Maria Agnesi, Sofya Kovalevskaya and Emmy Noether were three women mathematicians in three different eras (the 18th, 19th and 20th centuries respectively), all of whom contributed significantly to the advancement of mathematical research in their days. Their lives, characters and mathematical interests were quite different:

  • Agnesi was known for her comprehensive explication of mathematical analysis. She left her life as a renowned mathematician from a wealthy family in Milan to take up voluntary poverty as a lay nun.

  • Kovalevskaya worked in analysis, partial differential equations and mechanics, and published novels and poetry. She escaped the stifling conformity of her provincial bourgeois Russian family through an unconventional marriage arrangement, living the life of youthful radical intellectual in Europe.

  • Noether, one of the greatest mathematicians and physicists of the 20th century, developed the theory of rings, fields and algebras, and theorized connections between symmetries, invariants and conservation laws. She fled Nazi Germany for the US in the 1930s, enduring many hardships with equanimity.

Despite their differences, all three faced incredible obstacles: all were denied official access to undergraduate and graduate studies, and then denied recognition and paid positions as researchers and professors. All three had their causes promoted by influential mentors, and yet faced almost insurmountable barriers, simply because they were women. What might their lives and contributions have been if they had been welcomed into the academic world?

The Play

The play brings together these three women mathematicians from three centuries in a mysterious meeting place, where they share a pot of tea, hang out the laundry, and tell the stories of their lives and careers. The title, Witches of Agnesi, draws on a deliberately mischievous mistranslation of Maria Agnesi’s ‘curve of Agnesi’ to ‘witch of Agnesi’.

The play is designed to be performed on a outdoor stage, with each of the three protagonists ‘doubled’ (one actor playing the voice, the other acting out the part). Each of the protagonists has a song, in the style of her place and time, revealing aspects of her life and work. Shakespeare’s Witches’ Chants from Macbeth and other cultural touchstones are also influences.

Who Can Participate?

Bridges 2018 participants are invited to contact Susan Gerofsky and Steve Abbott to get involved as actors, singers, musicians and technical people for the play. Witches of Agnesi will premiere at Bridges 2018 Stockholm on an outdoor stage, or indoors in case of inclement weather.

Organizers

Susan Gerofsky (writer/ producer) is a professor of mathematics education at the University of British Columbia in Vancouver, BC. Her research is in embodied, multisensory, multimodal mathematics education through the arts, movement, gesture and voice. Gerofsky is active as a musician, poet and filmmaker, and loves dance and the fibre arts. She wrote and produced the Bridges 2017 play performed at the University of Waterloo, Kepler: A Renaissance Folk Play in Verse (forthcoming in The Mathematical Intelligencer in the summer of 2018).

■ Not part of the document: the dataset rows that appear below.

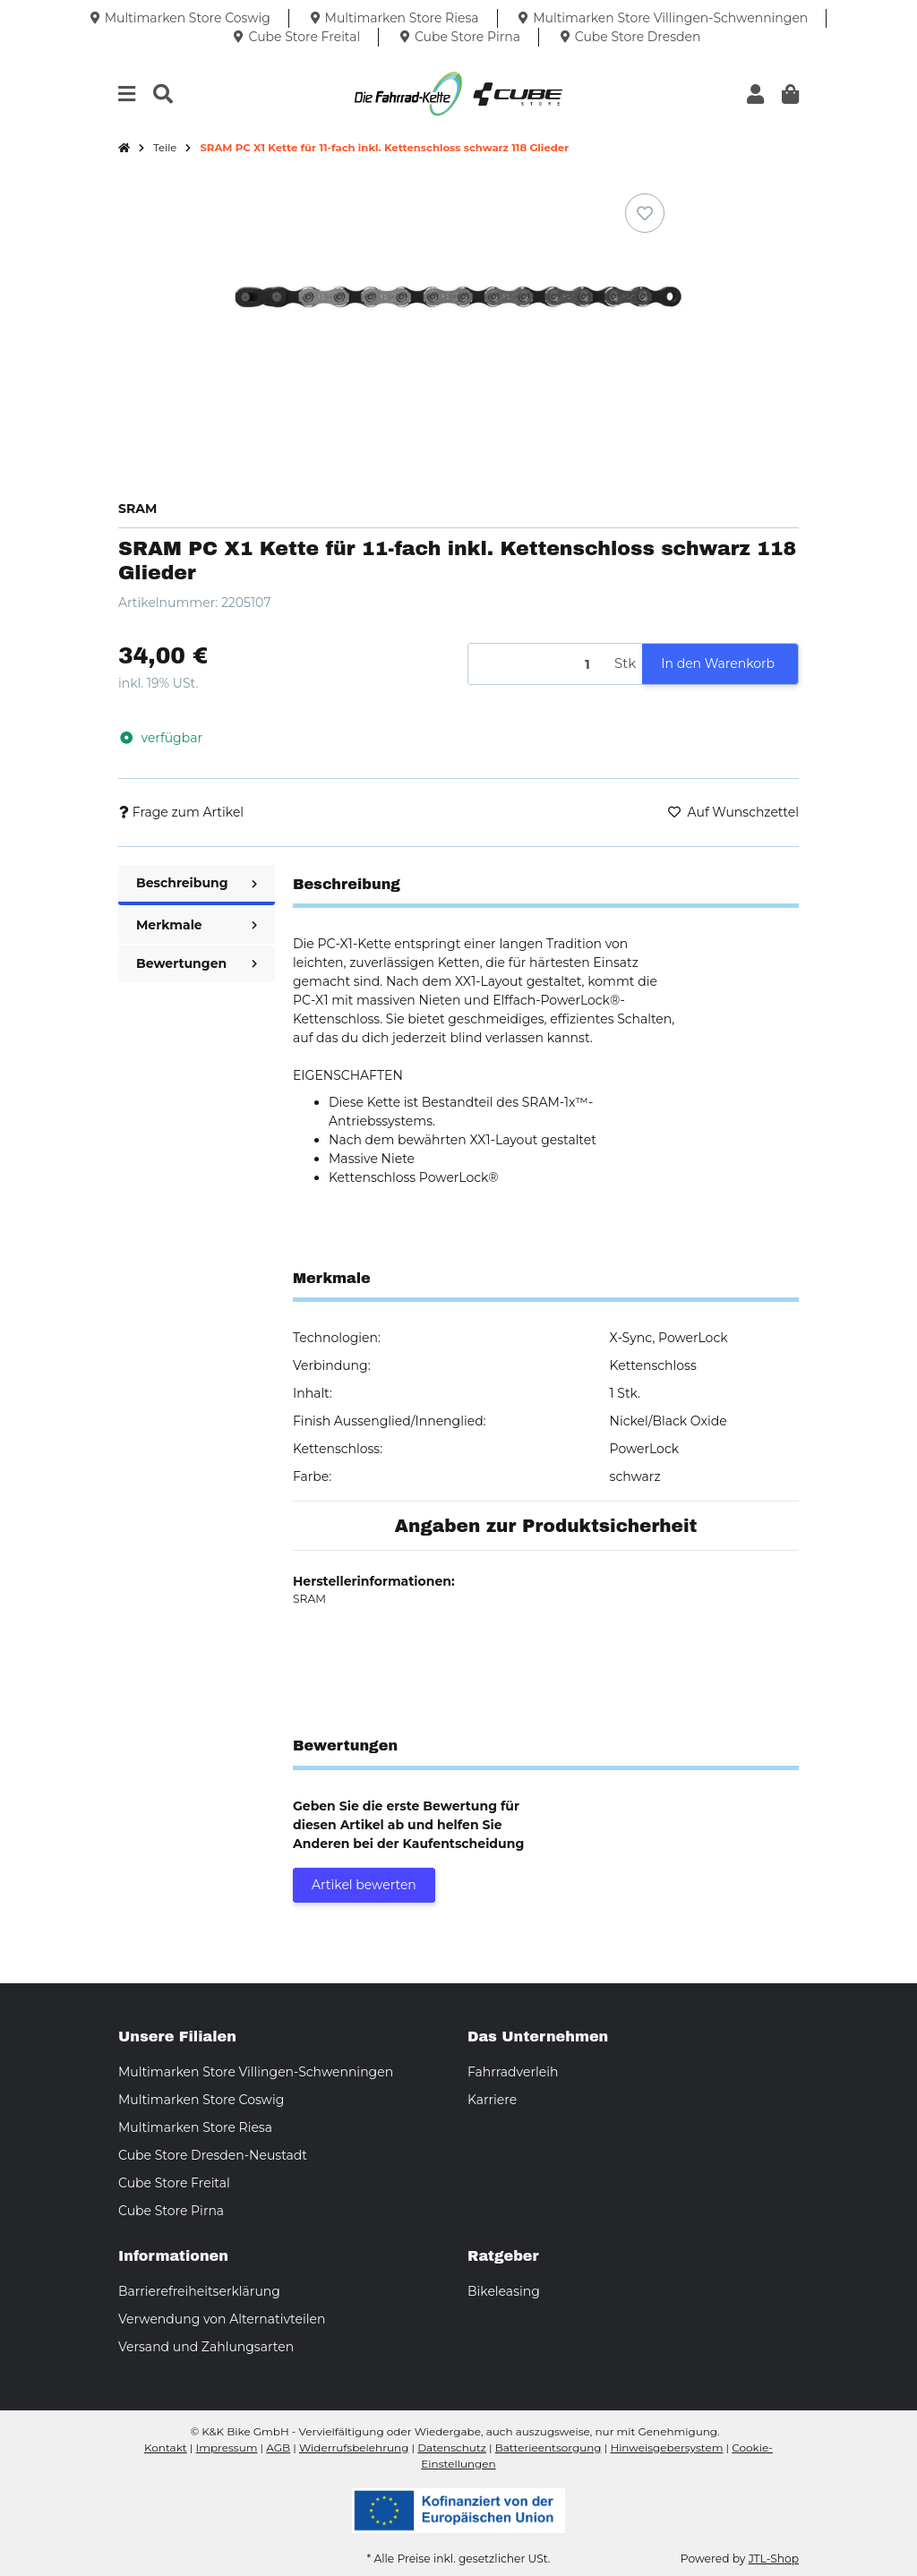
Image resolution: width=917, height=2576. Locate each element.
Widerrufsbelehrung (353, 2447)
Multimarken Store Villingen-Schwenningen (255, 2072)
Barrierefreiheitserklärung (199, 2291)
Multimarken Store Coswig (201, 2100)
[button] (755, 94)
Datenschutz (451, 2447)
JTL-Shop (774, 2558)
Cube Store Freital (174, 2183)
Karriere (492, 2100)
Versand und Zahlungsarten (206, 2347)
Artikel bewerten (364, 1885)
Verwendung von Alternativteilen (221, 2319)
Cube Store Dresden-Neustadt (212, 2155)
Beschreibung (196, 883)
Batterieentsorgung (548, 2447)
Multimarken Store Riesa (195, 2127)
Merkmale (196, 925)
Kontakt (165, 2447)
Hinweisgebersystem (666, 2447)
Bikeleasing (503, 2291)
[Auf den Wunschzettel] (644, 213)
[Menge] (538, 664)
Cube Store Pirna (171, 2211)
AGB (278, 2447)
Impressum (227, 2447)
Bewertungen (196, 963)
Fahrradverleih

Steve Abbott (director) is a professor of mathematics at Middlebury College. For the past ten years he has been collaborating with a colleague in the theater department on an ever-evolving course, most recently titled "Mathematics and Science as Art in Contemporary Theater". Steve writes regularly about happenings in theater and mathematics, especially in Math Horizons where he has served as coeditor. He has brought a versatile group of players together at Bridges for many years to stage mathematically-themed plays, from first read-through to public production, over the course of a busy five days of the Bridges conference –a directorial accomplishment worthy of acclaim!